Demander de l'aide et apprendre à lâcher du lest 

Solliciter de l'aide est primordial pour partager cette charge mentale au sein du foyer. D'où l'importance de verbaliser ce dont on a besoin, l'autre ne réalise pas toujours que son ou sa partenaire a besoin d'aide. “La télépathie n'existe pas”, nous rappelle Aurélia Schneider. Le but étant de de laisser à l'autre la gestion d'une tâche de A à Z. 

Je préfère que l'on confie au conjoint un dîner à faire entièrement avec les courses, le menu et la vaisselle plutôt que de seulement faire les courses, car alors on peut se retrouver à faire la liste pour lui”, illustre-t-elle. 

En revanche, apprendre à déléguer n'est pas chose facile, c'est pourquoi Aurélia Schneider insiste sur un deuxième point. “Il faut lâcher sur une forme de perfectionnisme qui serait d'avoir envie que ça se passe comme on le souhaite”, précise-t-elle. Par exemple, lors du remplissage du lave-vaisselle, la psychiatre rappelle que le plus important n'est pas la manière de le remplir mais qu'à la fin, la vaisselle soit propre et bien rangée. 

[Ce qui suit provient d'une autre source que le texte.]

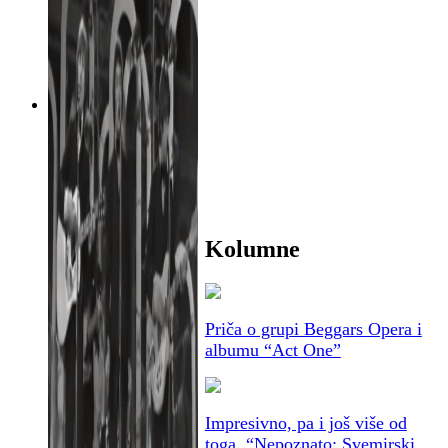
Kolumne
Priča o grupi Beggars Opera i
albumu “Act One”
Impresivno, pa i još više od
toga, “Nepoznato: Svemirski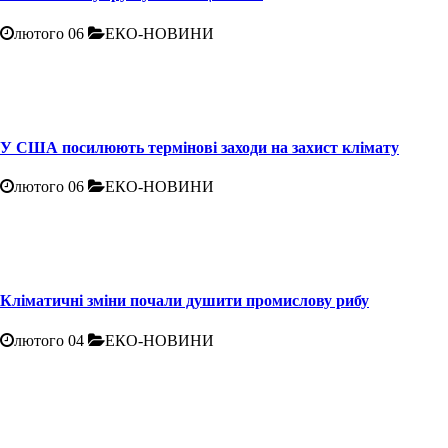
лютого 06
ЕКО-НОВИНИ
У США посилюють термінові заходи на захист клімату
лютого 06
ЕКО-НОВИНИ
Кліматичні зміни почали душити промислову рибу
лютого 04
ЕКО-НОВИНИ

Alors bien sûr, les débuts seront peut-être un peu chaotiques. “Au bout de quelques temps, l'autre prendra l'habitude, et on aura plus de problème”, rassure la psychiatre. Personne ne naît “championne du rangement” !

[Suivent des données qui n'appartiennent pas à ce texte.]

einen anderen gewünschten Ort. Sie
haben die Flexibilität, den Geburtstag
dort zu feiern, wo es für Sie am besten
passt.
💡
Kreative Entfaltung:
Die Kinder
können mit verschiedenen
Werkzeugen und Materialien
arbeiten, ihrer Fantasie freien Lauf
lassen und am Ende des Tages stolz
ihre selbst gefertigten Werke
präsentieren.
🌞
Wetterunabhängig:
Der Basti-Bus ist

Prendre du temps pour soi pour souffler un peu

Ces conseils ont pour vocation de se libérer de la charge mentale, certes, mais pas pour gagner de l'avance sur d'autres tâches ménagères, non. L'objectif est de prendre du temps pour soi. “Il faut arrêter de culpabiliser parce qu'on laisse tout dans l'évier et que l'on se vautre dans le canapé pour lire le journal”, insiste Aurélia Schneider. 

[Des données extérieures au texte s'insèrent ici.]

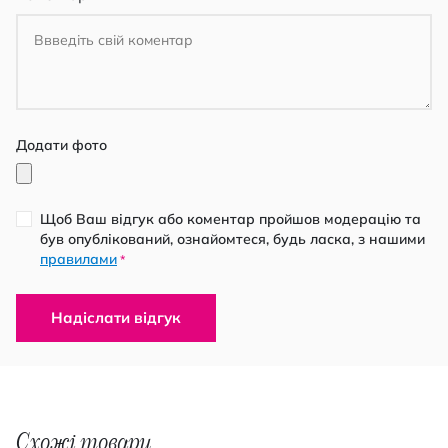
Додати фото
Щоб Ваш відгук або коментар пройшов модерацію та
був опублікований, ознайомтеся, будь ласка, з нашими
правилами
*
Надіслати відгук
Схожі товари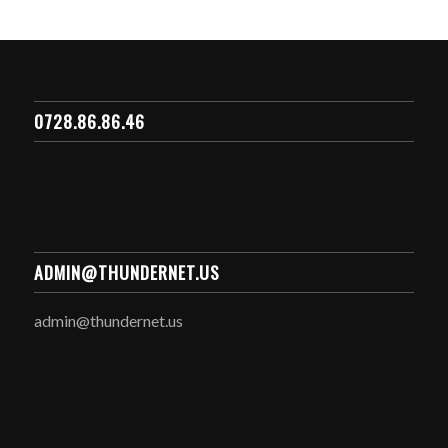
0728.86.86.46
ADMIN@THUNDERNET.US
admin@thundernet.us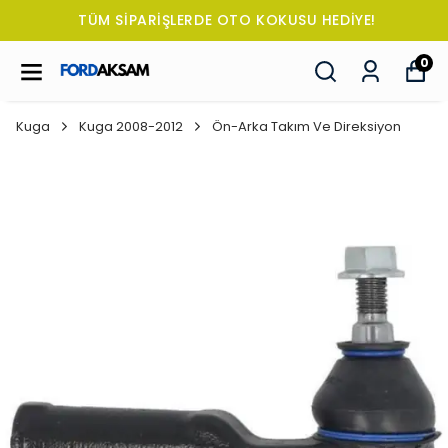
TÜM SİPARİŞLERDE OTO KOKUSU HEDİYE!
0
Kuga
Kuga 2008-2012
Ön-Arka Takım Ve Direksiyon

Passer du temps à faire des choses qui apaisent, qui reposent, sont essentielles pour la santé mentale et physique des victimes de la charge mentale. “Si on a 5 minutes, est ce que l'on va s'asseoir pour prendre une tasse de café ou en profiter pour lancer une machine à laver à toute vitesse ? Si on n'en peut plus, il va falloir dire « non, je ne vais pas le faire » ”, recommande la psychiatre. Le tout est de parvenir à prendre du recul. “En général, il n'y a guère plus que deux urgences par jour”, indique-t-elle. 

Bien que l'implication du conjoint ou de la conjointe soit cruciale pour libérer l'autre, attention à ne pas oublier les enfants. “C'est un cheval de bataille auquel je tiens, souligne la médecin. Oui, on peut responsabiliser les enfants très tôt.” Dès le plus jeune âge, il faut les faire participer, de manière ludique. 

Appareiller les chaussettes par exemple, en leur apprenant à les classer par couleur, puis faire des tas. “Plus ça va aller, plus l'enfant va prendre ses propres chaussettes et les mettre dans son placard”, explique Aurélia Schneider. Le reste suivra avec l'âge et les enfants s'autonomiseront. “J'ai un fils de 14 ans qui étend son linge, je lui ai montré qu'il ne fallait pas mettre tout en boule, qu'il fallait trier. Il faut apprendre aux garçons à participer aux tâches ménagères !”, s'exclame-t-elle. 

Une aide extérieure : une option à la portée de toutes 

Et quand l'aide venant des autres habitant-es de la maison ne suffit pas ou plus, se tourner vers l'extérieur est une excellente option, qui n'est pas réservée aux personnes qui ont les moyens, insiste la psychiatre. “Il y a plein d'aides que l'on peut demander auprès des Caisses d'Allocations Familiales, des assistantes sociales”, indique-t-elle. Encore faut-il être capable de pouvoir donner des instructions et de verbaliser ce dont on a besoin. 

Attention, l'aide extérieure ne concerne pas seulement les femmes actives, bien au contraire. Mettre ses enfants à la cantine ou à la halte garderie permet aux mères au foyer de souffler, elles aussi. “Ça leur fait drôle mais je demande à ces mamans de mettre leurs enfants deux jours par semaine à la cantine. C'est essentiel, elles vont enfin avoir un peu de temps pour elles”, nous raconte-t-elle. 

La psychiatre insiste sur le fait que le fait de ne plus culpabiliser, ni anticiper tout, tout le temps est difficile car les femmes, dès l'enfance, sont éduquées à agir de la sorte, tandis que les garçons échappent à cette injonction. Pour amorcer ce processus de lâcher prise, Aurélia Schneider prône la décentration dans le temps : “Quelle importance dans 5 ans, de na pas avoir fait le lit ce matin ?”.